Pero ya Ramiro tuvo que darse por vencido y dejó que su Manuela criara al niño mientras Gertrudis lo dispusiese así.

Y ahora se encontraba ésta con que tenía que criar a la pequeñuela, a la hija de la muerte, y que forzosamente había de dársela a una madre de alquiler, buscándole un pecho mercenario. Y esto le horrorizaba. Horrorizábale porque temía que cualquier nodriza, y más si era soltera, pudiese tener envenenada, con la sangre, la leche, y abusase de su posición. «Si es soltera —se decía—, ¡malo! Hay que vigilarla para que no vuelva al novio o acaso a otro cualquiera, y si es casada, malo también, y peor aún si dejó al hijo propio para criar al ajeno.» Porque esto era lo que sobre todo le repugnaba. Vender el jugo maternal de las propias entrañas para mantener mal, para dejarlos morir acaso de hambre, a los propios hijos, era algo que le causaba dolorosos retortijones en las entrañas maternales. Y así es cómo se vio desde un principio en conflicto con las amas de cría de la pobre criatura, y teniendo que cambiar de ellas cada cuatro días. ¡No poder criarle ella misma! Hasta que tuvo que acudir a la lactancia artificial.

Pero el artificio se hizo en ella arte, y luego poesía, y por fin más profunda naturaleza que la del instinto ciego. Fue un culto, un sacrificio, casi un sacramento. El biberón, ese artefacto industrial, llegó a ser para Gertrudis el símbolo y el instrumento de un rito religioso. Limpiaba los botellines, cocía los pisgos cada vez que los había empleado, preparaba y esterilizaba la leche con el ardor recatado y ansioso con que una sacerdotisa cumpliría un sacrificio ritual. Cuando ponía el pisgo de caucho en la boquita de la pobre criatura, sentía que le palpitaba y se le encendía la propia mama. La pobre criatura posaba alguna vez su manecita en la mano de Gertrudis, que sostenía el frasco.

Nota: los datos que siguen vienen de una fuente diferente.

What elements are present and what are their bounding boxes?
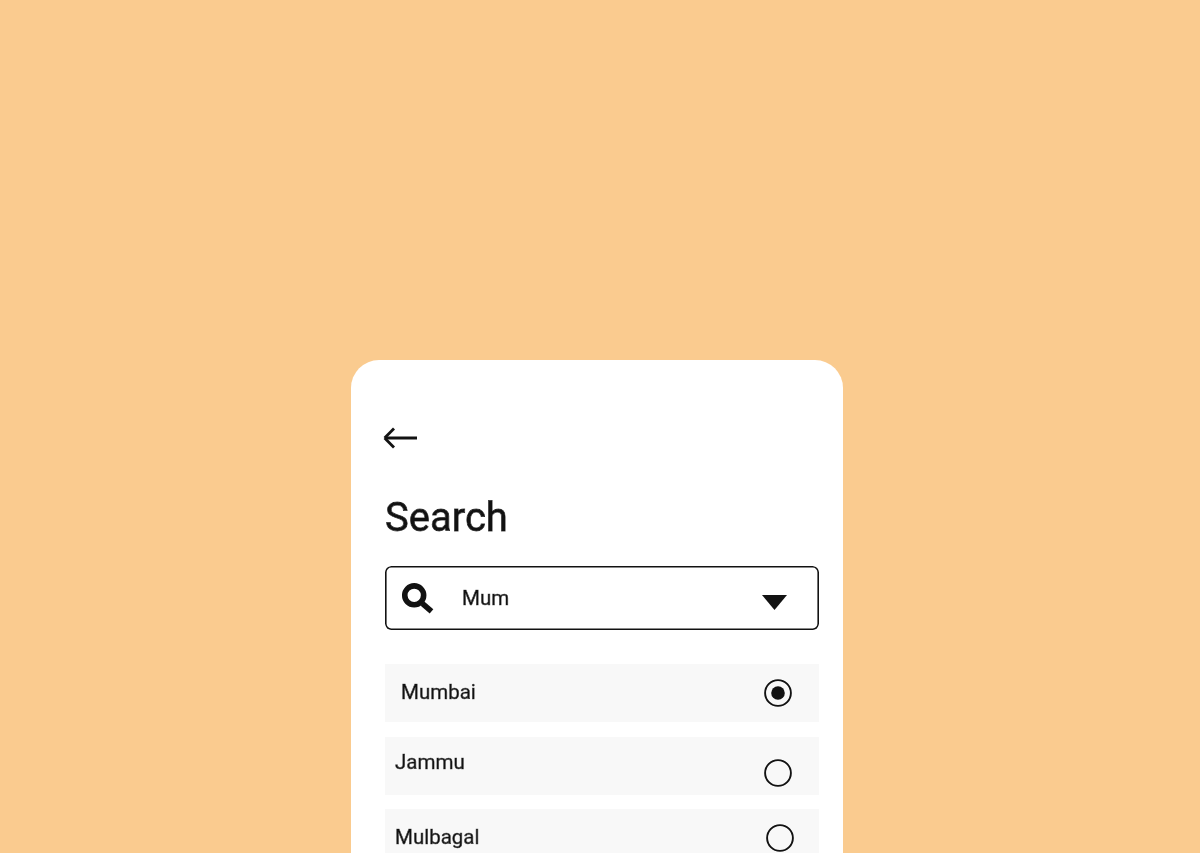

Se acostaba con la niña, a la que daba calor con su cuerpo, y contra este guardaba el frasco de la leche por si de noche se despertaba aquélla pidiendo alimento. Y se le antojaba que el calor de su carne, enfebrecida a ratos por la fiebre de la maternidad virginal, de la virginidad maternal, daba a aquella leche industrial una virtud de vida materna y hasta que pasaba a ella, por misterioso modo, also de los ensueños que habían florecido en aquella cama solitaria. Y al darle de mamar, en aquel artilugio, por la noche, a oscuras y a solas las dos, poníale a la criatura uno de sus pechos estériles, pero henchidos de sangre, al alcance de las manecitas para que siquiera las posase sobre él mientras chupaba el jugo de vida. Antojábasele que así una vaga y dulce ilusión animaría a la huérfana. Y era ella, Gertrudis, la que así soñaba. ¿Qué? Ni ella misma lo sabía bien.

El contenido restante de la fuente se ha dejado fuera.